武漢肺炎: マスク

開店前の薬局にマスクを求める行列が続きます。

 

https://www.bbc.com/japanese/features-and-analysis-52045428

BBC NEWS JAPAN

マスクをする国、しない国 何が違うのか?

今の東京や香港、ソウルでマスクを着けずに外に出ると、周囲の顰蹙(ひんしゅく)を買ってしまう。

新型コロナウイルスの大流行が始まって以来、マスクの着用が当たり前となっている場所がある。そうした場所では、マスクをしていないと社会からのけ者にされる恐れがある。

しかし、イギリスやアメリカ、オーストラリア、シンガポールなど、世界の多くの場所ではまだ、顔を見せたまま歩き回っても全く問題ない。

この違いは、政府命令や医療上の助言だけが理由ではない。そこには文化や歴史も絡んでいる。だが、今回のパンデミック(世界的流行)が悪化するにつれて、状況は変わるのだろうか?

当局の見解は

新型ウイルスが流行して以来、世界保健機関(WHO)の公式アドバイスは明快だ。マスクを着用すべき人は、あくまでも2種類のみ。症状のある患者と、新型ウイルスに感染した疑いのある人をケアする人だ。

このほかは誰も、マスクを着ける必要はない。これにはいくつかの理由がある。

ひとつに、マスクはウイルス防御としては不十分だとされているからだ。現時点での研究では、飛まつの拡散や汚染表面との接触によって、新型ウイルスに感染する。なので、マスクが防御として役に立つのは、感染者があなたの顔の近くでくしゃみやせきをしたときだけだ。だからこそ専門家は、せっけんを使ったこまめな手洗いの方がずっと効果的だとしている。

マスクを外すときには、手の汚染を避けるのに特別な注意が必要だ。マスクを着けることで、誤った安心感を抱いてしまう場合もある。

しかしアジアの一部では、誰もがマスクをするのが当たり前になっている。その方が安全だし、それが周囲への思いやりだと考えられている。
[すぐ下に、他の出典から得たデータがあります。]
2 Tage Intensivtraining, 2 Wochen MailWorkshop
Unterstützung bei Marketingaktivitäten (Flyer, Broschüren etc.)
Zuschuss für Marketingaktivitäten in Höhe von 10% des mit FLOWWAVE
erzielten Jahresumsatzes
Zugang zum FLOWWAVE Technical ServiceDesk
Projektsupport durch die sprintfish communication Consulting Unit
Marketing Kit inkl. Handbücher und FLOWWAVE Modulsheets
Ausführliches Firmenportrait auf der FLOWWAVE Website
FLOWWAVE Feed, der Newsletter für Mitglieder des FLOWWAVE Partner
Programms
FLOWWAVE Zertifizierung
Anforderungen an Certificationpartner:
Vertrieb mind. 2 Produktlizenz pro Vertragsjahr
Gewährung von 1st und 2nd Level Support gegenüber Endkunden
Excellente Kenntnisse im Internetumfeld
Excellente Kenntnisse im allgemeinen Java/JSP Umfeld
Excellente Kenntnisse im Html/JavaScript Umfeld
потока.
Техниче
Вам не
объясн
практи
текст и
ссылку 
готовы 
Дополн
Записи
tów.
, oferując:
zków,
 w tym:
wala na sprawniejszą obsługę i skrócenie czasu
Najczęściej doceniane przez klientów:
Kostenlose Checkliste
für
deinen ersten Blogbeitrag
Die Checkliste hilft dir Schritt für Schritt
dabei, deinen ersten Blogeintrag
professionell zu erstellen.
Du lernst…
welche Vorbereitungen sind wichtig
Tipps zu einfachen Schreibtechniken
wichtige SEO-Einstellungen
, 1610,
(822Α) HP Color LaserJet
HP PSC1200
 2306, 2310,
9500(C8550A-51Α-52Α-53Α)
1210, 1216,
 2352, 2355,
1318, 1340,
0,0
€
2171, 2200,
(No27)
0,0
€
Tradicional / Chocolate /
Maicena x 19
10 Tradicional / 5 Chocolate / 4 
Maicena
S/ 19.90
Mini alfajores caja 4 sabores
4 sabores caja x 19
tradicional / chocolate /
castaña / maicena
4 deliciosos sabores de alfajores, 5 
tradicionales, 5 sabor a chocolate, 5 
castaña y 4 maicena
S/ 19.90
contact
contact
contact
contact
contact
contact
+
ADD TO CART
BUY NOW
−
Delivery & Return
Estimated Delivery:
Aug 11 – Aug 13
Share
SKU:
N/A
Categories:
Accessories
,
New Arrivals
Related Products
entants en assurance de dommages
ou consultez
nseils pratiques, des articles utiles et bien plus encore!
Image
日本、中国本土、香港、タイ、台湾では、健康な人も含めて誰もが保菌者かもしれないというのが、大方の前提だ。だからこそ連帯意識の表れとして、自分が他人を感染させないようにするのが、大切だと思われているのだ。

一部の国では、政府がマスク着用を強く奨励している。中国では場所によっては、マスクをしていないと逮捕されたり処罰の対象になったりする場合もある。

しかし、アジア全域にマスクが広がっているわけではない。ここシンガポールでは、医療従事者用に十分な量を確保するため、国民にマスクを使わないよう政府が呼びかけているし、実際にほとんどの人はマスクなしで外を歩き回っている。政府に対する国民の信頼はかなり高いので、政府のこういうアドバイスはすんなり受け入れがちだ。

注意喚起としてのマスク

大勢があちこちでマスクをしている光景は、ウイルスの危険を視覚的に強調する効果がある。そのため、身の回りを清潔に、体の衛生を守りましょうと、自分や周りの「行動をさりげなく促す」効果が実際に期待できるかもしれない。

香港科技大学のドナルド・ロウ教授(行動経済学)は、「毎日出かける前にマスクをするのは、制服を着るのと似た儀式のようなものだ。人は儀式的な行動を通じて、制服が意味するものに見合った振る舞いをしなくてはと感じるようになる。つまり、顔を触らない、混雑した場所を避ける、社会的距離を置くなどの、より衛生的な行動をとらなくてはと、意識するわけだ」と話す。